Coming to Maine

By Stell Shevis | Sep 05, 2015

Searching the Sunday papers in 1944 we learned that property in Maine was the most reasonable, so in October Shevis took a bus to Camden to look for a place.

I had said to find a house in the country with no close neighbors, so he didn't even look in town where there were lovely homes right on the harbor for about $5,000. We had read "5 Acres and Independence," and "We Took to the Woods," by Louise Dickinson Rich, and hoped to live off the land.

When a real estate agent showed him a neat little house in Belmont, only 10 years old, surrounded by 12 acres of fields and woods for only $1,800, he bought it immediately. When he got home (Hackensack, N.J. at the time) and described it, I knew it was the right place and couldn't wait to see it. Of course, it had no plumbing or electricity, but we could add that.

So in January 1945, we left the children in charge of my Aunt Mabel, who had come to live with us and keep house, and took a bus to Maine. We stayed at the same tourist home he'd stayed in before, where the hostess gave us a warm welcome.

For this excursion in the wilds of Maine, we had bought warm clothes. I had a red plush coat with green felt trim and silver buttons, a bright woolen scarf for my head, and warm lined boots. Shevis had a short, tan coat with a fake fur collar, from Sears Roebuck, a colorful knit cap and warm lined boots.

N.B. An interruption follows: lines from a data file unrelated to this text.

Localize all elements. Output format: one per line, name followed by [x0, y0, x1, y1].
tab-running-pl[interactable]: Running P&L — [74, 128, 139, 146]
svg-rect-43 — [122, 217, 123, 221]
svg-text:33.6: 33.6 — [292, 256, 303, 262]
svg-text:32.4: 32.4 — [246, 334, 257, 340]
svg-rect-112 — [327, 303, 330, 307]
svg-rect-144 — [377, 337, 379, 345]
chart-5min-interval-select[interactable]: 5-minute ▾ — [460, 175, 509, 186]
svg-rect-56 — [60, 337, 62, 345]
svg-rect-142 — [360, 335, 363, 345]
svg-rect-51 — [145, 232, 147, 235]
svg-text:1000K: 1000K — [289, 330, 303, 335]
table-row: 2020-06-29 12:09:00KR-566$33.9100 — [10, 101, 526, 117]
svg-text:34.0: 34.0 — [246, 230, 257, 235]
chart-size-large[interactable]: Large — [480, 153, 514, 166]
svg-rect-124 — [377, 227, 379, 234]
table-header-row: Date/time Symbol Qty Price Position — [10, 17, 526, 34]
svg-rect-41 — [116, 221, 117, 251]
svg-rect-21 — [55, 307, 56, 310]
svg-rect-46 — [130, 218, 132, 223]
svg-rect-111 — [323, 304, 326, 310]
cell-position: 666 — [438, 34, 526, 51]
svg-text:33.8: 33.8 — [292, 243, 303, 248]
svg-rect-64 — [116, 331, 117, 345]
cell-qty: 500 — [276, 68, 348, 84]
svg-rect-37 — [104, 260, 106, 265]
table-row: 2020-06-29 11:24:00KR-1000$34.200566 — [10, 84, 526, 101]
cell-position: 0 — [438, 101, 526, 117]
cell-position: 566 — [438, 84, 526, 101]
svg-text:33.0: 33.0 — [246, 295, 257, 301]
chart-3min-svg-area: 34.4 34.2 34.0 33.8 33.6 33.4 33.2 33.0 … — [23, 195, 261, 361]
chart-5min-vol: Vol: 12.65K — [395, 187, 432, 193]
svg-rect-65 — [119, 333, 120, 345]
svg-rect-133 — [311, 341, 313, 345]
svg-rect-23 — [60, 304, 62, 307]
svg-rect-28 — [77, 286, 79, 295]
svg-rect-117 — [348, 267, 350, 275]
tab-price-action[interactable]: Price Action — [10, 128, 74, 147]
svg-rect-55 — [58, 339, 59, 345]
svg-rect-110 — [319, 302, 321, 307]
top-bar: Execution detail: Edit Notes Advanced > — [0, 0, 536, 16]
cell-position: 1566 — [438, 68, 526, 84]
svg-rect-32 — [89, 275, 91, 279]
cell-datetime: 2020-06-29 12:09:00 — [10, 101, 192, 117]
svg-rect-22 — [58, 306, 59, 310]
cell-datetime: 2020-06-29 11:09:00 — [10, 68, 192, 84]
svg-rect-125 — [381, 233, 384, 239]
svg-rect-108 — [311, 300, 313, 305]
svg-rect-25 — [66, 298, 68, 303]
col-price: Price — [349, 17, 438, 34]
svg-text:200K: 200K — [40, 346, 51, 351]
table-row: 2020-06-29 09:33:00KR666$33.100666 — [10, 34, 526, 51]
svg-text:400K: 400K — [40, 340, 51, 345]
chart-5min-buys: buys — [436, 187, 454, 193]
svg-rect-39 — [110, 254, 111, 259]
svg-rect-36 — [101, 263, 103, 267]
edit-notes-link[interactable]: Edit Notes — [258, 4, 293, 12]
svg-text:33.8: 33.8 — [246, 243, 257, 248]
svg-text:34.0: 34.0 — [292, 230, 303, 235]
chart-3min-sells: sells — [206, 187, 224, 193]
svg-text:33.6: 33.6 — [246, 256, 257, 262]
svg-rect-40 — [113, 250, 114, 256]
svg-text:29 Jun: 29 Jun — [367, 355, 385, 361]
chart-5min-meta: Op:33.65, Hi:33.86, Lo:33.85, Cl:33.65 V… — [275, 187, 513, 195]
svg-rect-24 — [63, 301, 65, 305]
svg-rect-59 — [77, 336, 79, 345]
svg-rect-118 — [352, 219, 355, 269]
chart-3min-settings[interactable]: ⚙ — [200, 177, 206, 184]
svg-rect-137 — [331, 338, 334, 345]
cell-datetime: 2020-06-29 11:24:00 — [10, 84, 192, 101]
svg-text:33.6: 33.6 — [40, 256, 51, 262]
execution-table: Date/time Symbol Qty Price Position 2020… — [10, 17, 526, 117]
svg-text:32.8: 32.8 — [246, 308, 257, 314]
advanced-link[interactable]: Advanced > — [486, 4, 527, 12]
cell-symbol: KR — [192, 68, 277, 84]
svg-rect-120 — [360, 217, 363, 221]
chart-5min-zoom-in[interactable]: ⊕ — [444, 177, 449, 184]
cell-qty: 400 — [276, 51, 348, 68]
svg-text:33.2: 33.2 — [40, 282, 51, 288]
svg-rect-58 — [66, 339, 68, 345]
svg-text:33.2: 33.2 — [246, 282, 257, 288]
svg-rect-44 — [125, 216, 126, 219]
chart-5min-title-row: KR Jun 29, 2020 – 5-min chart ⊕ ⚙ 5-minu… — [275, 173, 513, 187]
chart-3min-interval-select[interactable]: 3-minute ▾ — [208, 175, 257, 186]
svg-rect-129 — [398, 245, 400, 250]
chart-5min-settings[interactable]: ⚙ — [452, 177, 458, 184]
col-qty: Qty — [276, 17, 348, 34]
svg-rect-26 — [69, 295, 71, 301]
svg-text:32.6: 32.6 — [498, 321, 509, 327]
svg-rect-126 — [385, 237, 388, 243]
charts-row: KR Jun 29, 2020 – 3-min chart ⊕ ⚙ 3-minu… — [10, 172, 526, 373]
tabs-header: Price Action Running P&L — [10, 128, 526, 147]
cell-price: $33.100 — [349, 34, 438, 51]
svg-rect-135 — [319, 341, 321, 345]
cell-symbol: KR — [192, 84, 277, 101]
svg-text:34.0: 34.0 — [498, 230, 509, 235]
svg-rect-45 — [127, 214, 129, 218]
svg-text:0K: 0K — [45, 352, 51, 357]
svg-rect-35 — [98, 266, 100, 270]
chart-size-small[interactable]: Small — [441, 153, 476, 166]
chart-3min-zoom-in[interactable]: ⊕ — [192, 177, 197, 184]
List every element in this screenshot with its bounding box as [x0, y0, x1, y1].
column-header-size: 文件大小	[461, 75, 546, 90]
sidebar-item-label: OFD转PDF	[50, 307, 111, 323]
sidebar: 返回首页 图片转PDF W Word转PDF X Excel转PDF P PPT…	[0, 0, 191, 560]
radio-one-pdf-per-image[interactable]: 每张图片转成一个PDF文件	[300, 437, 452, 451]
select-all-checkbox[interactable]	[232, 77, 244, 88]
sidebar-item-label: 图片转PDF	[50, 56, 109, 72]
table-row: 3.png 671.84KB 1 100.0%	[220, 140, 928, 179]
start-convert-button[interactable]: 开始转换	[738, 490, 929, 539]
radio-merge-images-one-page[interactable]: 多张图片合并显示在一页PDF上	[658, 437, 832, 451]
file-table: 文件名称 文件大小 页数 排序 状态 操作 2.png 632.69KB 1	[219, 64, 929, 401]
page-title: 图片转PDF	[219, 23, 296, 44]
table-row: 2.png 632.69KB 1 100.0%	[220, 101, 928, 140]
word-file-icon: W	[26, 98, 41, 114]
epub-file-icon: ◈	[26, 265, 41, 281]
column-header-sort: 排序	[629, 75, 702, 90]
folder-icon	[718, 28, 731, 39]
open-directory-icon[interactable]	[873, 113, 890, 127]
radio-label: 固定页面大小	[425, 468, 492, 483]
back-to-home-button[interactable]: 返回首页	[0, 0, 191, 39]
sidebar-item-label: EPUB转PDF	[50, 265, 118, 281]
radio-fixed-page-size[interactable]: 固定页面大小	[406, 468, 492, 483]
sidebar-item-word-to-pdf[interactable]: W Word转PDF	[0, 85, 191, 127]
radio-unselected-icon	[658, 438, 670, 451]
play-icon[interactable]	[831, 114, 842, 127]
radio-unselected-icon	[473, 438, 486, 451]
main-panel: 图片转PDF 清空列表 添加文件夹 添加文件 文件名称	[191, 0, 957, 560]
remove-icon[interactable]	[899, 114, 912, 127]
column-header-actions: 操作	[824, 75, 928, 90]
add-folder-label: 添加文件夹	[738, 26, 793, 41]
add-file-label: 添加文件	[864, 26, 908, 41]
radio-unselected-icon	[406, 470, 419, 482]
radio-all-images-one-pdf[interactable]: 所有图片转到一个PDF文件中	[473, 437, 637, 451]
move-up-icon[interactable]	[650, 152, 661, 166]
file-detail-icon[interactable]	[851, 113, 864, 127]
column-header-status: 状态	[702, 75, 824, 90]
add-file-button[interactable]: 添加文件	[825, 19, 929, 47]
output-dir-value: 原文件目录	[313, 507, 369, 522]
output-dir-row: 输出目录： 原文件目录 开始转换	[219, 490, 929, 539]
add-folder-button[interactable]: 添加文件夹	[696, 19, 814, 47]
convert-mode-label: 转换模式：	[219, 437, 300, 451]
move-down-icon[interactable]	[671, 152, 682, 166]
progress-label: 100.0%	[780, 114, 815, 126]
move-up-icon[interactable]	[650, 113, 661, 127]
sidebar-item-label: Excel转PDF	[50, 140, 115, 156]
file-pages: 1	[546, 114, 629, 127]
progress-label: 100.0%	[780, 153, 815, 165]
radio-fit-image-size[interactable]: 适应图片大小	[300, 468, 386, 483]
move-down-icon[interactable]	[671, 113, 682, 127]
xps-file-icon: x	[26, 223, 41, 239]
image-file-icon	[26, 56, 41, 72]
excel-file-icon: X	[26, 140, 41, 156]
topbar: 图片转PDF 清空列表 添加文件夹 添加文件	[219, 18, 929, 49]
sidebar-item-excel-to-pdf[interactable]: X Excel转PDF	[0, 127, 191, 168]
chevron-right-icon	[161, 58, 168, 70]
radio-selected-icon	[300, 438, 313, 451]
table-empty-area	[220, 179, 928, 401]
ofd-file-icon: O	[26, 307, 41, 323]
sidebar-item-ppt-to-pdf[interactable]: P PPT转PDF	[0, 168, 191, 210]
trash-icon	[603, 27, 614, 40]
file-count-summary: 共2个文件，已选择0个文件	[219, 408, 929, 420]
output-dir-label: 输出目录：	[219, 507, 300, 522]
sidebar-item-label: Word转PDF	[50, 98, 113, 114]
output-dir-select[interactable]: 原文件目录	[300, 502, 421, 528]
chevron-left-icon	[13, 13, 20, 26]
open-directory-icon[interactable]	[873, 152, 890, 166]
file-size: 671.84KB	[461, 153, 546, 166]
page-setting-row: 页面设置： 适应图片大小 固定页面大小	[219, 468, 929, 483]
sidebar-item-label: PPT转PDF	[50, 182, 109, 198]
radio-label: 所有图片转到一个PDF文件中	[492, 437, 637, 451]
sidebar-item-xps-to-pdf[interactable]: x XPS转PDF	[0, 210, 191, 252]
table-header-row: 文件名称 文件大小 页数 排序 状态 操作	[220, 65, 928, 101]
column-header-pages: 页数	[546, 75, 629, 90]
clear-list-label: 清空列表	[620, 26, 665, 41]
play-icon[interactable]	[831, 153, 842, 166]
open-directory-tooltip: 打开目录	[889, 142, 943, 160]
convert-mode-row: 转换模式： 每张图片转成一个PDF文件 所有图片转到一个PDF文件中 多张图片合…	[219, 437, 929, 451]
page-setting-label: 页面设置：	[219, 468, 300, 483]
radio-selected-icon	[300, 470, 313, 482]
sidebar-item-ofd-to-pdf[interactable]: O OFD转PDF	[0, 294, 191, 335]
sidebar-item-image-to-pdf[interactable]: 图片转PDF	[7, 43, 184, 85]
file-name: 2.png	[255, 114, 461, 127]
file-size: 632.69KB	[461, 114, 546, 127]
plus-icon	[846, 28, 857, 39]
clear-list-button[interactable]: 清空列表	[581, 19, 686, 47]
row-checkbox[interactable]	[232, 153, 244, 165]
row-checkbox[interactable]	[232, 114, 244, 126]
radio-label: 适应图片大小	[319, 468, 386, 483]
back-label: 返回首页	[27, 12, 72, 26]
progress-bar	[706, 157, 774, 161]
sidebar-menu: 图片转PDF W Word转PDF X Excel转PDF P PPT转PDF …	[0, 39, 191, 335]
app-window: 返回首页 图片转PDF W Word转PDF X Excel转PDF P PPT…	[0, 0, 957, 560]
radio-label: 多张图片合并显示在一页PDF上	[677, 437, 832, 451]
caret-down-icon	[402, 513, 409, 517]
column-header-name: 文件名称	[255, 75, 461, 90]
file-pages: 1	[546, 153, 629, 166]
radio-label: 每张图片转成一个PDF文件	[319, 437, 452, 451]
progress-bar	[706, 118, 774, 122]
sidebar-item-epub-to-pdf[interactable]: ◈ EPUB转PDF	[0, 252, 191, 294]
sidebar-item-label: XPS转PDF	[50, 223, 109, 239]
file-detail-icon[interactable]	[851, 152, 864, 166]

People stared as we walked down the street.

The local taxi driver agreed to take us out to Belmont to see our house, $7 round-trip and 12 miles each way. It was a beautiful sunny day, blue sky, white snowy fields against dark pointed furs. Arriving at the house, we told the driver that we wanted to stay for awhile, do some planning about furnishing and that he should go back — for we would walk.

He was amazed at the idea, said "Oh no, you can't do that. I'll just sit in the cab and wait, have me a nap." But we insisted, told him we were used to hiking, so off he went, shaking his head.

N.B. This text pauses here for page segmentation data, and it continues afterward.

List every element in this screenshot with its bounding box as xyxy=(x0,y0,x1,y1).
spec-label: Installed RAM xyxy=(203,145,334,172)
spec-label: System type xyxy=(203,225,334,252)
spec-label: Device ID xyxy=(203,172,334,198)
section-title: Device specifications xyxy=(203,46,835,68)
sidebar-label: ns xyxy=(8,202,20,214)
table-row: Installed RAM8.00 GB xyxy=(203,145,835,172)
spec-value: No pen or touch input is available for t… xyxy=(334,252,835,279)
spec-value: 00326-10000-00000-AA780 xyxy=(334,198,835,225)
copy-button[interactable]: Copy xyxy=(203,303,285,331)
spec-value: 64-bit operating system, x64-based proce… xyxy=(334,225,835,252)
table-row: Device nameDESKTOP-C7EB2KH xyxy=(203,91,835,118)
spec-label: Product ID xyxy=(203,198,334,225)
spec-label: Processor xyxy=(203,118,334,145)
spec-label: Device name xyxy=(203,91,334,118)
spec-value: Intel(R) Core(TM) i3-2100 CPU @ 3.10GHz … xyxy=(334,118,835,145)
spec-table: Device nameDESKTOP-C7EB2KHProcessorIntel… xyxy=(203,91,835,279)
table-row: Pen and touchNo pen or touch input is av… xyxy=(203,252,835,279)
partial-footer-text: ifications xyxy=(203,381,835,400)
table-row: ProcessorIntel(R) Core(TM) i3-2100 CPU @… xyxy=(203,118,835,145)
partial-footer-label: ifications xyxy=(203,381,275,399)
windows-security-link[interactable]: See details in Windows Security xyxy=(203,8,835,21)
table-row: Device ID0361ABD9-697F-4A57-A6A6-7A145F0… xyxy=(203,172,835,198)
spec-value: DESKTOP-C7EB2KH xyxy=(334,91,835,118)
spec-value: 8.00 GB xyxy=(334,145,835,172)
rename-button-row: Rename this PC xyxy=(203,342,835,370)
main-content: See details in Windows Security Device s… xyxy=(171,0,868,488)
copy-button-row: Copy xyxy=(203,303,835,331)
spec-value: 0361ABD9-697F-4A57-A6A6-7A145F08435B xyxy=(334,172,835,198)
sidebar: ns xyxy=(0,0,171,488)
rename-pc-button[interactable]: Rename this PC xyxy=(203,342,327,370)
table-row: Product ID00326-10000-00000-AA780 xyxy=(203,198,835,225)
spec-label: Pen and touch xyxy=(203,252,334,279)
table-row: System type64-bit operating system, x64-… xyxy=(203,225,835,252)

In mid-afternoon, we headed back to Camden, along the plowed roads, passed few houses, met a family riding in a horse-drawn sleigh. They waved, but didn't stop. Then a station wagon pulled up and the woman driver offered a lift. When we said no thanks and that we enjoyed the walk; she shook her head and drove off with the same look on her face as the taxi man.

In town we noticed window curtains being pulled back, faces peeking out, in almost every house. After a short rest in the room, we went out to dine, in a strangely silent diner. The next morning, planning a day of sketching, we sat at the counter for breakfast in the same diner; and were greeted with a frightened belligerence.

"We ain't gonna serve you nuthin'. We don't know who you are. Where are you from? What are you doing here in the middle of winter? Just leave 'fore I call the police!"

Bewildered and angry, we left and headed for the drugstore to get a cup of coffee. On the way a burly man accosted us and demanded to see our identification papers.

"We want to know who you are and what you want here," the man said.

Shevis angrily replied, "Who are you? What the hell is going on here? All you people are acting crazy!"

"I'm the town manager and I want to know who you are and what you're doing here. Show me your identification or I'm calling the Army base right away," the man said.

"You say you're the town manager, well show me your papers, and I'll show you mine! We just bought property here, but now I don't think I want to keep it. We're artists and just came to do some sketching around here," Shevis yelled at him.

"Well now," said the guy. "If you'd come here in the summer nobody would have paid you no mind at all, but coming up here in the middle of winter when their ain't no scenery to look at just don't seem reasonable at all, now does it?" He turned abruptly and hurried away.

We had normal treatment with coffee and donuts at Boynton-McKay and then walked 2 miles to Rockport Harbor. There were fishing shacks on the ice, something we'd never seen before. So standing on the bridge, we started to draw. We hardly had time to make a few lines when interrupted by a small boy, exclaiming "You can't do that! It's against the law! Don't you know there is a war on?"

A small, round man was hurrying toward us buttoning his coat as he ran. Before he even reached us, he panted, "You can't make drawings of the harbor, or take photos. You must stop!"

We were both angry and confused. Shevis said "Damn it, we're just visitors for a few days, and we're being hounded everywhere we go!"

The small round man said severely," I'll have to report you to the authorities. I'm the local warden in charge of security in this town," and off he went.

"Stell, let's get out of here. I think we've made a terrible mistake," Shevis said.